En bref
- Emil Michael, le sous-secrétaire à la défense pour la recherche et l'ingénierie du Pentagone, a vendu sa participation dans Perplexity AI en juin pour un montant compris entre 5 et 25 millions de dollars, selon des déclarations financières examinées par The Guardian.
- C'est sa troisième cession de titres liés à l'IA cette année — après un gain de 24 millions de dollars sur xAI en janvier et au moins 5 millions de dollars provenant d'une participation dans Brex en avril.
- Michael a été le visage public de la lutte du Pentagone pour inscrire Anthropic sur liste noire, un concurrent direct de Perplexity et xAI, bien qu'un juge fédéral ait annulé cette désignation la semaine dernière.
Emil Michael, le sous-secrétaire à la défense pour la recherche et l'ingénierie du Pentagone et directeur de la technologie du département, a vendu sa participation dans Perplexity AI en juin pour un montant compris entre 5 et 25 millions de dollars, selon des déclarations financières examinées par The Guardian.
Michael siégeait auparavant au conseil consultatif de Perplexity, démissionnant au début de 2025 avant de rejoindre l'administration de Donald Trump en mai de la même année.

La vente de Perplexity n'est pas la première sortie de Michael cette année. Il détenait également une participation dans xAI d'Elon Musk, évaluée entre 500 000 et 1 million de dollars à son entrée au gouvernement, et l'a vendue le 9 janvier pour entre 5 et 25 millions de dollars, soit un gain allant jusqu'à 4 800 %, selon IBTimes UK. Pas mal pour un dirigeant de covoiturage devenu responsable de la défense.
Le timing a sa propre ironie : le Bureau de l'éthique gouvernementale lui a délivré un certificat de cession pour ses participations dans xAI le 18 décembre. Quatre jours plus tard, le Pentagone a signé un nouvel accord pour déployer Grok de xAI sur ses réseaux classifiés.
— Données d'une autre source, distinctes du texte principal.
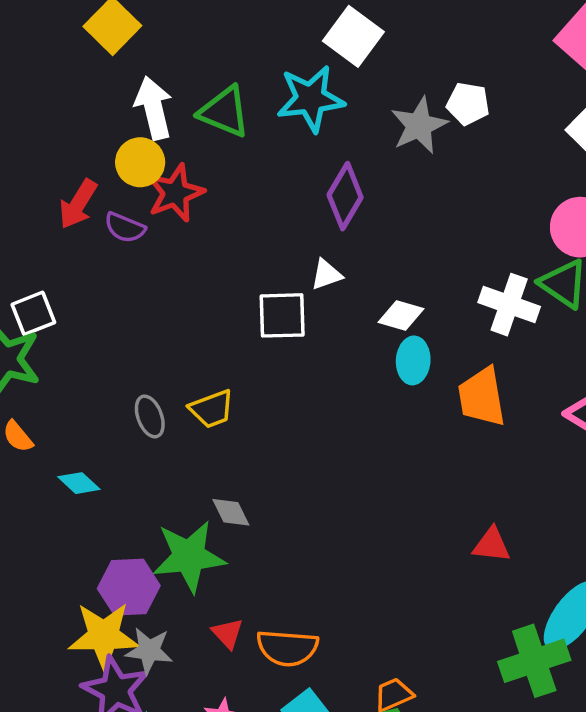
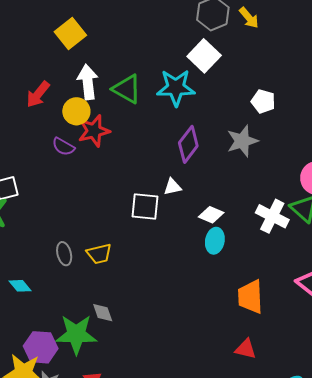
gray star: (419, 125) -> (242, 141), moved
red arrow: (78, 204) -> (38, 94), moved
orange trapezoid: (482, 397) -> (250, 297), moved

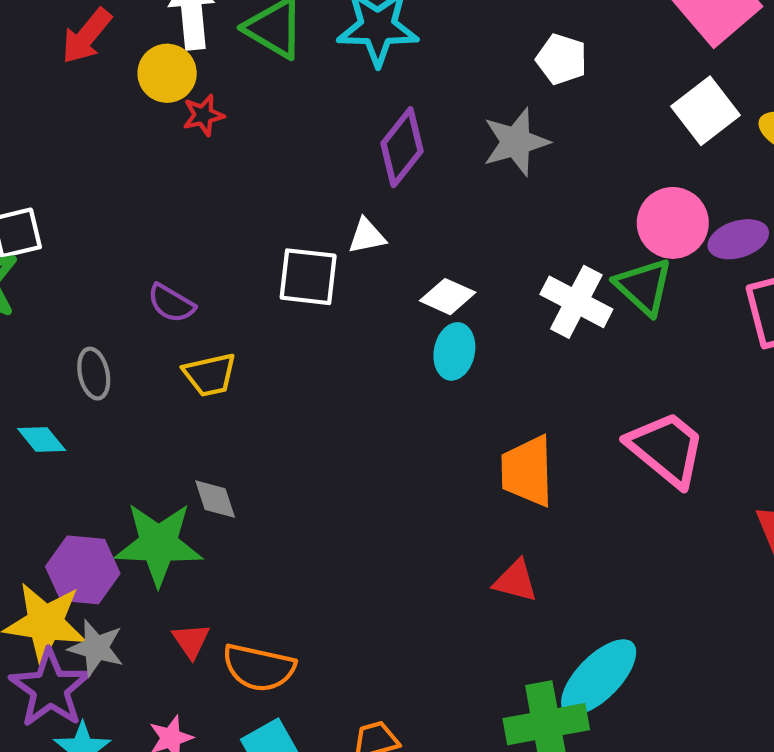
red star: (94, 131) -> (203, 115), size x0.6
purple semicircle: (63, 147) -> (171, 303), moved
gray ellipse: (64, 254) -> (94, 374), moved

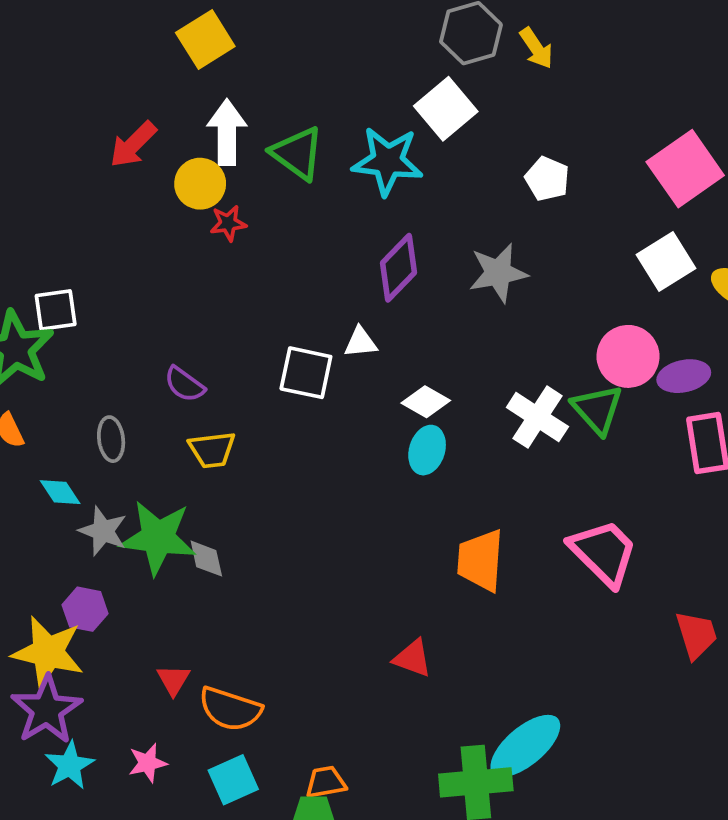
white pentagon: (562, 59) -> (547, 179), moved
green star: (159, 544) -> (158, 538), moved
purple hexagon: (83, 570) -> (85, 609), size x0.7
red triangle: (515, 581) -> (413, 658), moved
gray star: (96, 648) -> (103, 531), moved

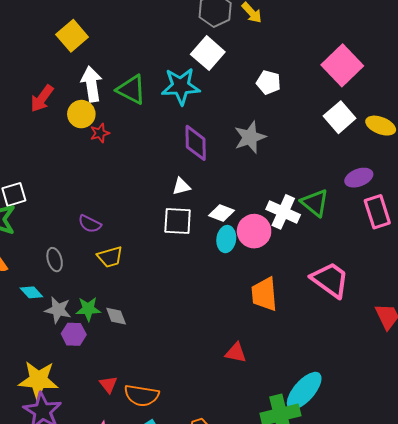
purple diamond: (399, 268) -> (196, 143), turned -36
pink circle: (628, 356) -> (254, 231), moved
white square: (306, 373) -> (178, 221), moved
green star: (158, 538) -> (88, 309), size x0.6
purple hexagon: (85, 609) -> (74, 334), moved

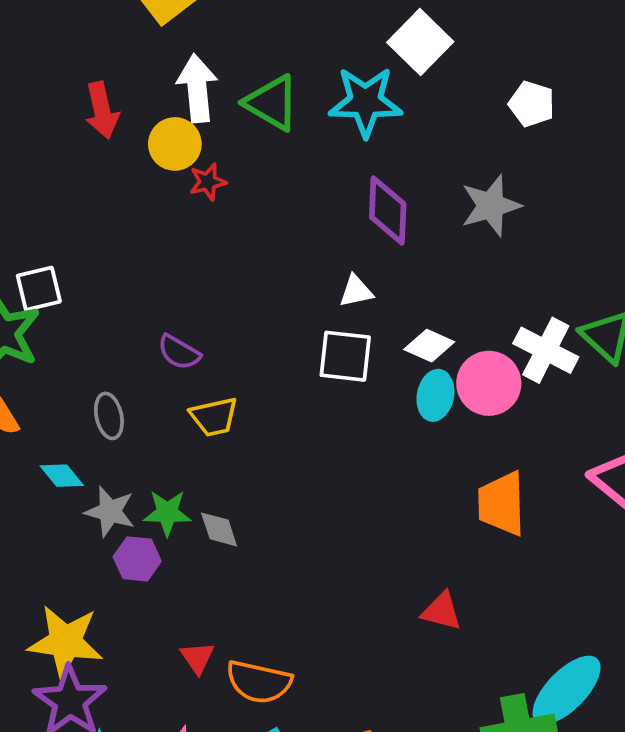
red arrow: (42, 98) -> (102, 110), turned -52

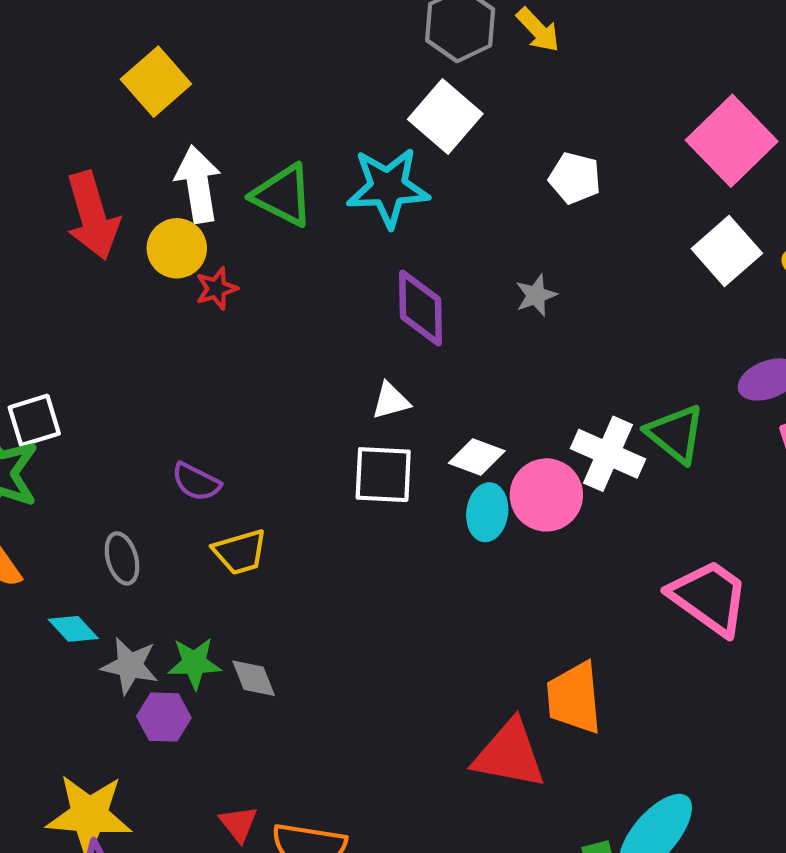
red arrow: (102, 110) -> (92, 216), size x1.4
gray star: (491, 206) -> (536, 295), size x0.6
orange trapezoid: (502, 504) -> (574, 698), moved
red triangle: (442, 611) -> (509, 754), size x1.6

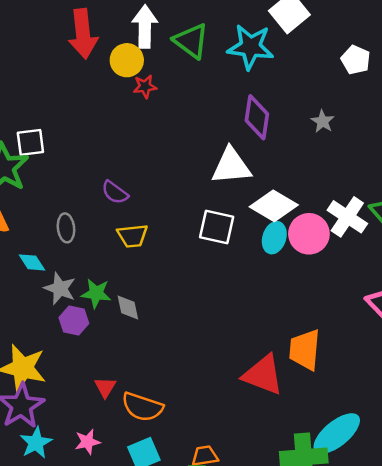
gray star: (536, 295) -> (323, 121), turned -30
white triangle: (391, 401) -> (231, 166), size x1.8
white diamond: (477, 457) -> (274, 206), size x1.5
white square: (383, 475) -> (217, 227), moved

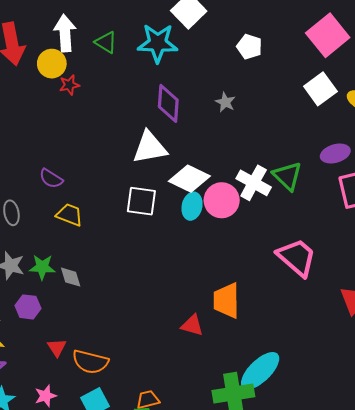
green triangle: (191, 41) -> (106, 42), size x0.7
yellow trapezoid: (133, 236) -> (69, 215), turned -148
purple hexagon: (74, 320) -> (28, 307), moved
red triangle: (263, 375) -> (192, 325), size x0.6

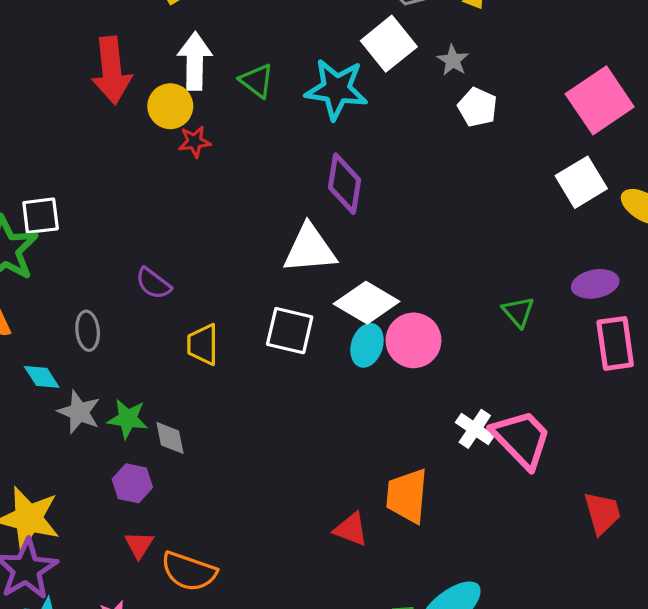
gray star: (225, 102) -> (453, 60), moved
green triangle: (287, 176) -> (518, 312), size x0.7
white cross: (254, 183) -> (475, 429), moved, size x0.7
yellow trapezoid: (69, 215) -> (203, 344), moved, turned -116
purple hexagon: (28, 307) -> (132, 483), moved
Il n'a en fait vendu que le 9 janvier.
Avant de rejoindre le gouvernement, Michael a contracté un prêt personnel auprès de Perplexity de 250 000 à 500 000 dollars à un taux d'intérêt de 4,57 %, selon ses déclarations de 2025. Dans son accord d'éthique, il s'est engagé à ne pas tirer profit des actions non acquises de Perplexity, bien que les documents ne précisent pas si la vente de juin concernait des actions acquises, non acquises, ou un mélange des deux.
Ces déclarations interviennent alors que Michael a passé l'année à être le visage public de la lutte du Pentagone contre Anthropic, un développeur de Claude qui concurrence directement Perplexity et xAI pour les mêmes dollars gouvernementaux. Trump a ordonné aux agences fédérales de cesser d'utiliser la technologie d'Anthropic le 27 février, et le Pentagone a officiellement qualifié l'entreprise de « risque pour la chaîne d'approvisionnement » quelques jours plus tard, interdisant aux entrepreneurs militaires de faire affaire avec elle.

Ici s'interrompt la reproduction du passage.